Luna was one of Andy Warhol's muses, appeared in films by Salvador Dali and Federico Fellini, dated one of the Rolling Stones and for a time was one of the most sought-after women in London and Paris. "I know I'm beautiful. I know I'm the best model. So why aren't I being photographed?" she wrote in the journal that gives her a presence in the film, read by her daughter Dream Cazzaniga, an executive producer.
The answer to all of it rested in the America she left behind – the place where the racially ambiguous Donyale Luna sprung from the imagination of an awkward Black girl from Detroit named Peggy Ann Freeman. Luna's career peaked during the height of the Civil Rights movement, a time when she was quoted as wishing she were white and refused to claim any ethnic or cultural identity.
All the great photographers recognized her rare beauty, including Avedon, who, in an archived exchange he had with then-Vogue editor Diana Vreeland, told the editor that Luna was "extraordinary. "And she said, 'So was King Kong.'"
The American fashion world would not claim her, so who would?

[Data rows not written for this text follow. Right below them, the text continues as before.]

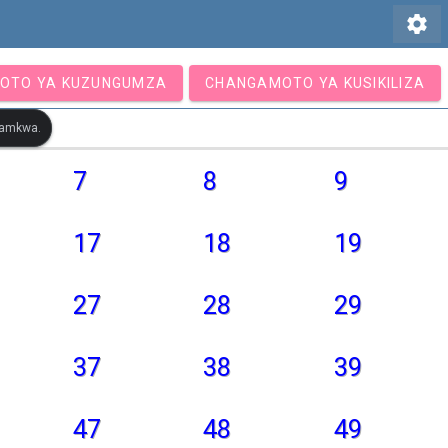
settings
OTO YA KUZUNGUMZA
CHANGAMOTO YA KUSIKILIZA
otamkwa.
7
8
9
17
18
19
27
28
29
37
38
39
47
48
49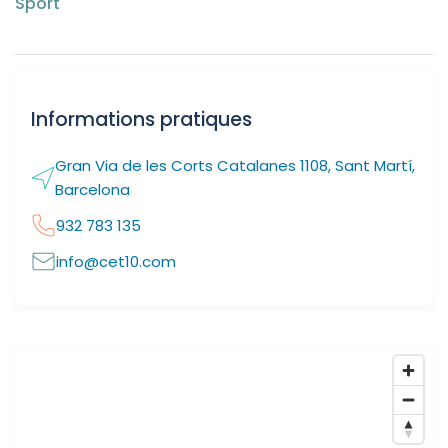
Sport
Informations pratiques
Gran Via de les Corts Catalanes 1108, Sant Martí,
Barcelona
932 783 135
info@cet10.com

Jefferson reads that passage out loud to Beverly Johnson, one of the supermodels to arrive on the scene in Donyale's wake and, for many years, the woman Vogue claimed as the first Black model to grace its cover. (She was the first on the American edition.) The camera stays with Johnson as she processes hearing that, nods knowingly, and is reduced to tears. "It's not fair. . . I'm not a cryer . . . I'm not a cryer. . ." she says between pauses to weep. "It's an accumulation of all the pain . . . .all the ancestors, all . . . it's why it hurts so bad."

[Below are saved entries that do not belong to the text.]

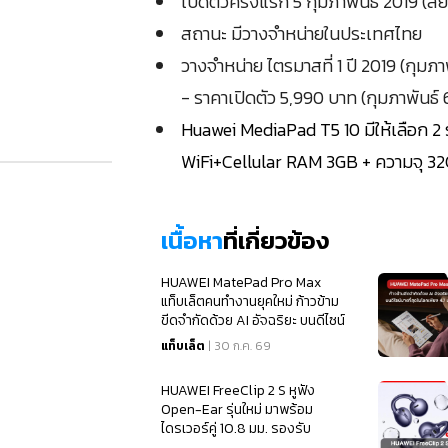
เปิดตัวครั้งแรก 5 กุมภาพันธ์ 2019 (
สถานะ มีวางจำหน่ายในประเทศไทย
วางจำหน่าย ไตรมาสที่ 1 ปี 2019 (กุมภา
- ราคาเปิดตัว 5,990 บาท (กุมภาพันธ์ 
Huawei MediaPad T5 10 มีให้เลือก 2 ร
WiFi+Cellular RAM 3GB + ความจุ 3
เนื้อหา
ที่เกี่ยวข้อง
HUAWEI MatePad Pro Max
แท็บเล็ตคนทำงานยุคใหม่ ก้าวข้าม
ขีดจำกัดด้วย AI อัจฉริยะ บนดีไซน์
บางที่สุดในโลกเพียง
แท็บเล็ต
| 30 ก.ค. 69
HUAWEI FreeClip 2 S หูฟัง
Open-Ear รุ่นใหม่ มาพร้อม
ไดรเวอร์คู่ 10.8 มม. รองรับ
Spatial Audio และแบตเตอรี่นาน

"The Super Models" never moves the viewer this way. Maybe our collective knowledge about its subjects makes such emotional epiphanies impossible to achieve. Thus, since so many of us grew up bombarded by images of these women and coverage of their lives, the filmmakers assume – yes, we're bringing it back – that knowing the broadest strokes about their careers is enough.
Regarding the details that we don't know, including the sexual assaults Marie is alleged to have committed, Evangelista uses this forum to speak up about his physical abuse during their marriage and reiterate her sorrow at hearing his accusers' accounts, including that of fellow model Carré Otis.
Black women have spoken up about this recently but in Campbell's career heyday, she had few shields from the tabloids' mudslinging. Seeing all the ways Campbell thrives despite this is especially rewarding. Its emotional match may be Evangelista's determination to reclaim her career after surviving a financially devastating divorce, recurrences of cancer and permanent disfigurement related to a cosmetic procedure.
Through these passages, we may not necessarily feel we know these women much better than before, but at least "The Super Models" dissolves some of the illusion separating them from the rest of us. Cameras once made them divine. It's appropriate that one would remind us that they're human.
"The Super Models" is streaming on Apple TV+. "Donyale Luna: Supermodel" is streaming on Max.